Patient is a 46-year-old male with no known past medical history who presented to the emergency room with a two day history of fever and productive cough with rust colored sputum. At time of arrival, BP 130/87 HR 96 RR 22 unlabored SPO2 95% RA.

Chest x-ray showed a right middle lobe infiltrate.

ABG on room air: pH 7.32, PCO2 32, PO2 78, HCO3 – 18.

He was started on antibiotics and admitted to the floor. Four hours later, the nurse reports that his BP is 85/60, HR 120 beats/minute, RR 34 and labored and his oxygen saturation, which had been 97% on 2L oxygen by nasal cannula, is now 78% on a nonrebreather mask. He is diaphoretic, less responsive, unable to speak in full sentences, and he is using accessory muscles to breathe. Lungs reveal diffuse crackles bilaterally. Repeat chest x-ray shows increasing bilateral, diffuse lung opacities.

Repeat ABG on the non-rebreather: pH 7.17, PCO2 45, PO2 58, HCO3-14.

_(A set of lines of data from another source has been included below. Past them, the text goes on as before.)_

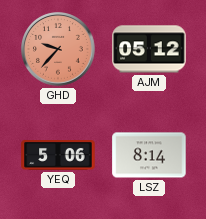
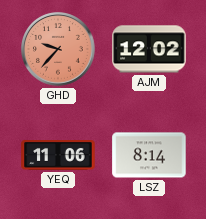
AJM: 05:12 -> 12:02
YEQ: 5:06 -> 11:06
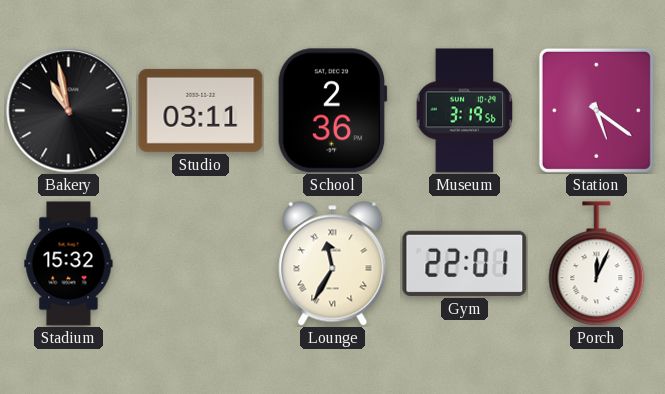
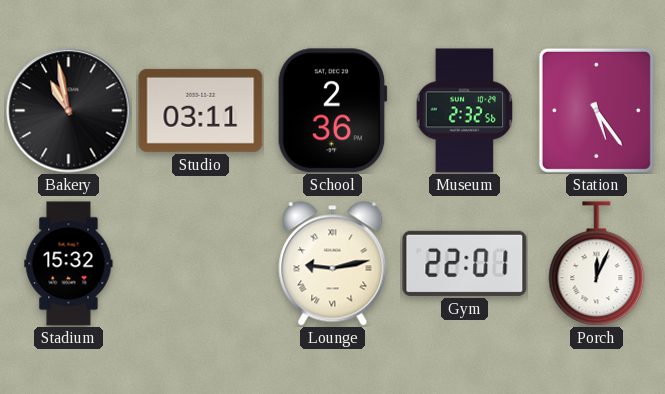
Museum: 3:19 -> 2:32
Station: 5:21 -> 5:24
Lounge: 11:35 -> 9:13
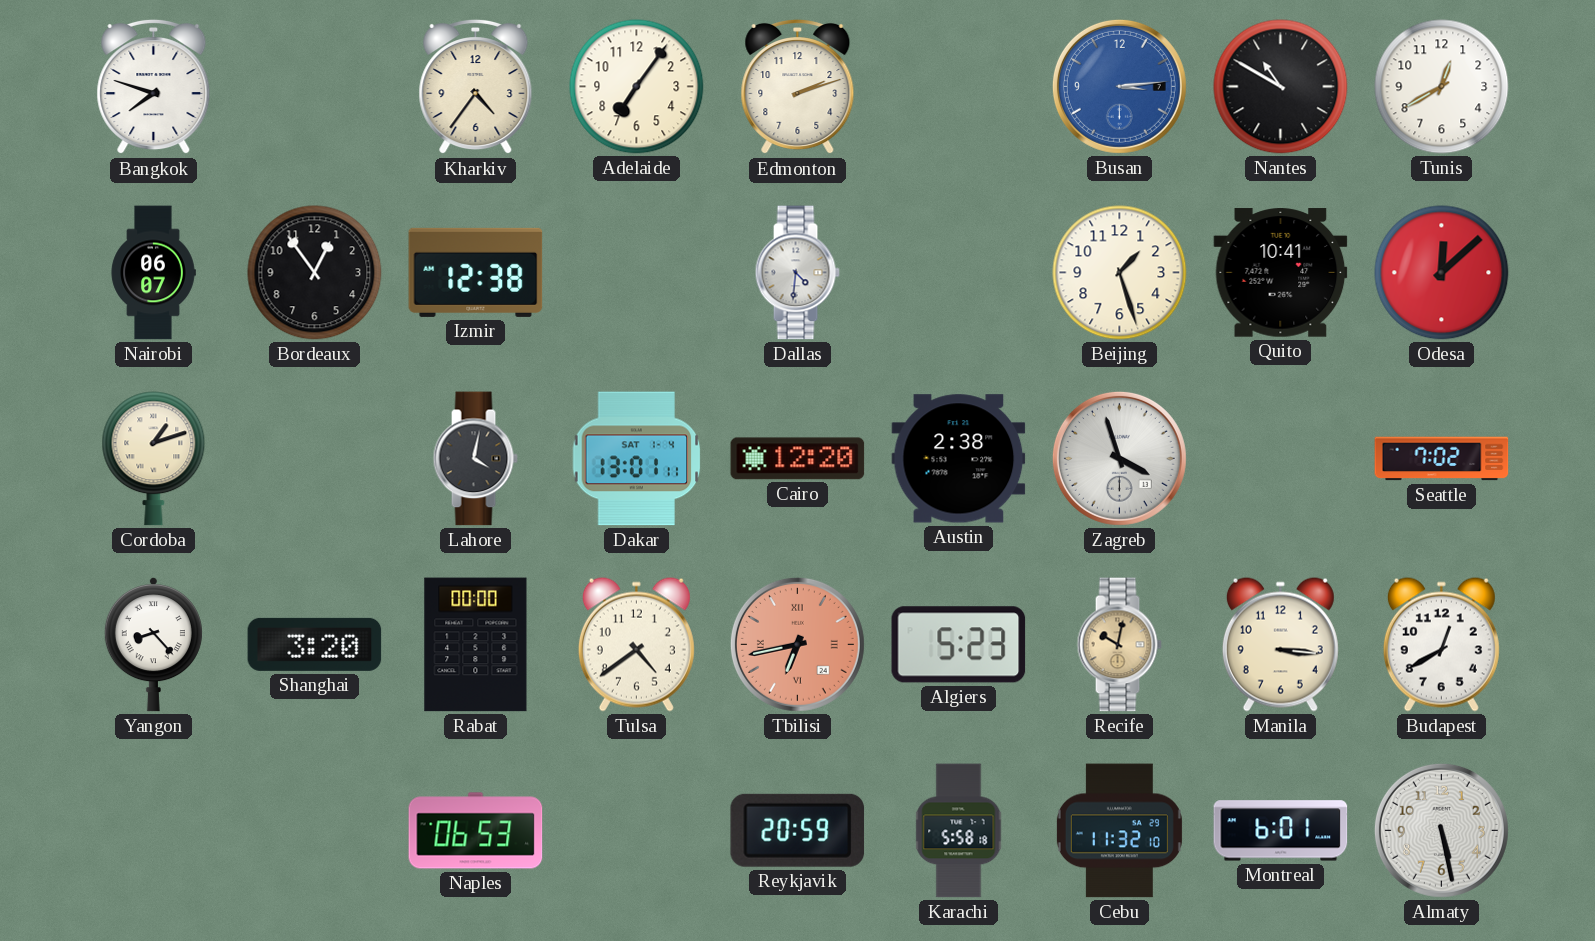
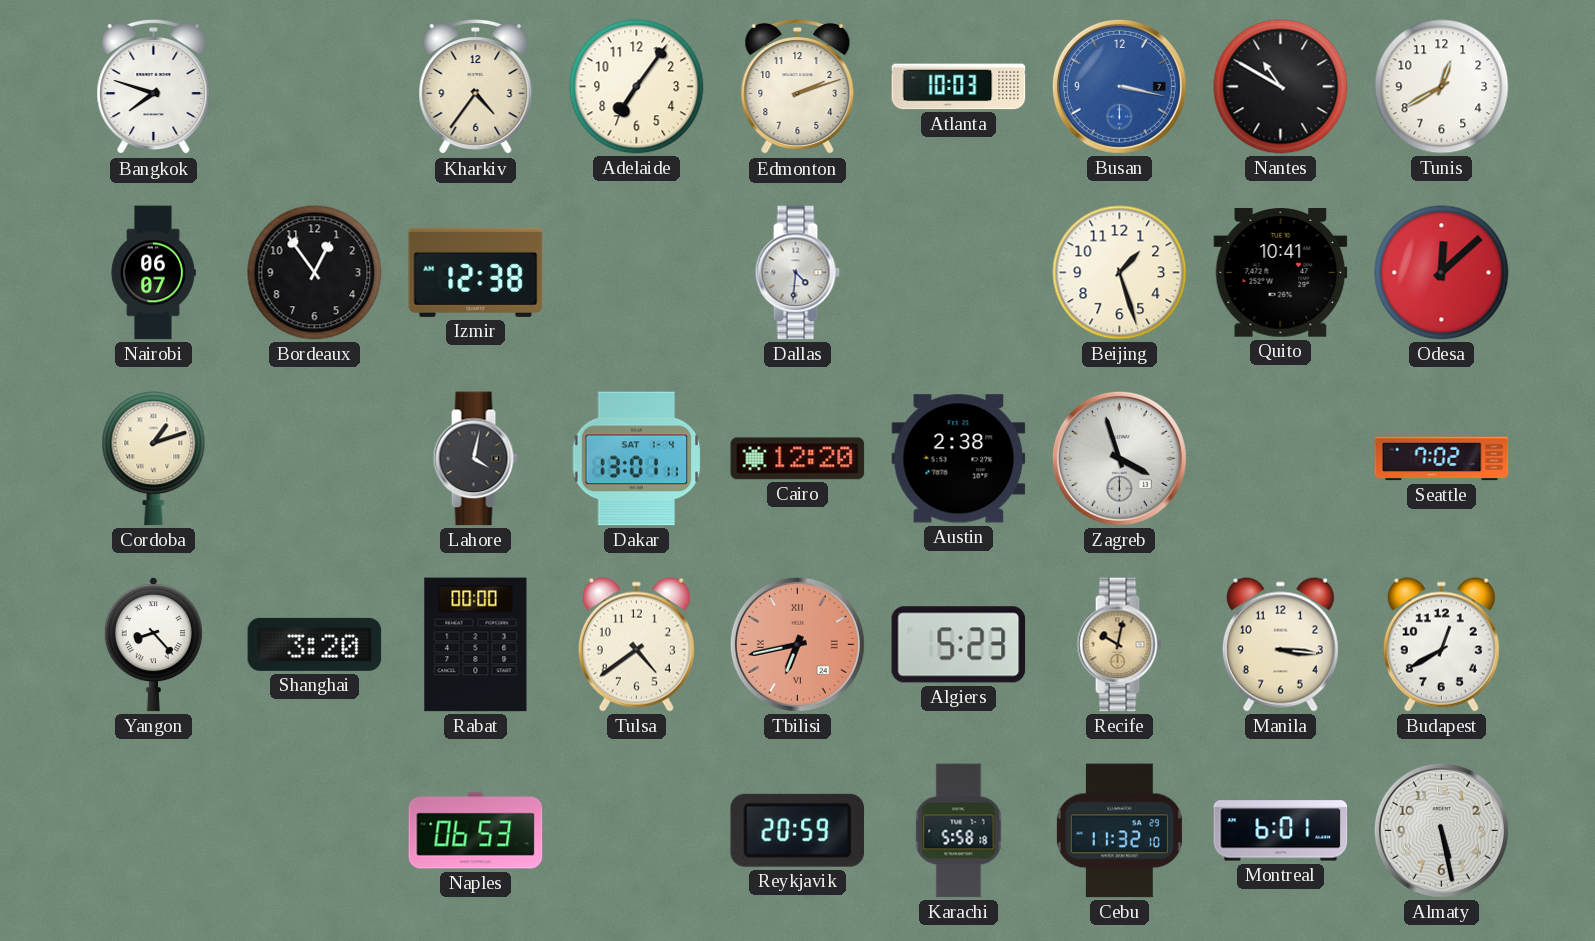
Atlanta: none -> 10:03
Busan: 3:14 -> 3:17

In a minimum of two full pages, excluding title and reference pages, address the following:

  1. Describe your initial approach to the patient, including, labs, plan, and list any additional information you would like to know.
  2. The decision is made to intubate the patient. Intubation is successful and the endotracheal tube has been verified and secured.
  3. What are the five most common elements needed for ventilator initiation?
  4. Explain the difference between AC, Synchronized Intermittent Mandatory Ventilation (SIMV), Pressure Regulated Volume Control (PRVC) and Pressure Control (PC).
  5. Explain how to determine the appropriate tidal volume, respiratory rate, FiO2 and PEEP for this patient.
  6. Provide a complete set of ventilator orders for this patient.

Be sure to include an abbreviated version of the case (in your own words) in the introduction of your journal. Based on the above case study, address each section of the Journal rubric (found in the Grading Rubrics section under Course Resources) and use it to guide your completion.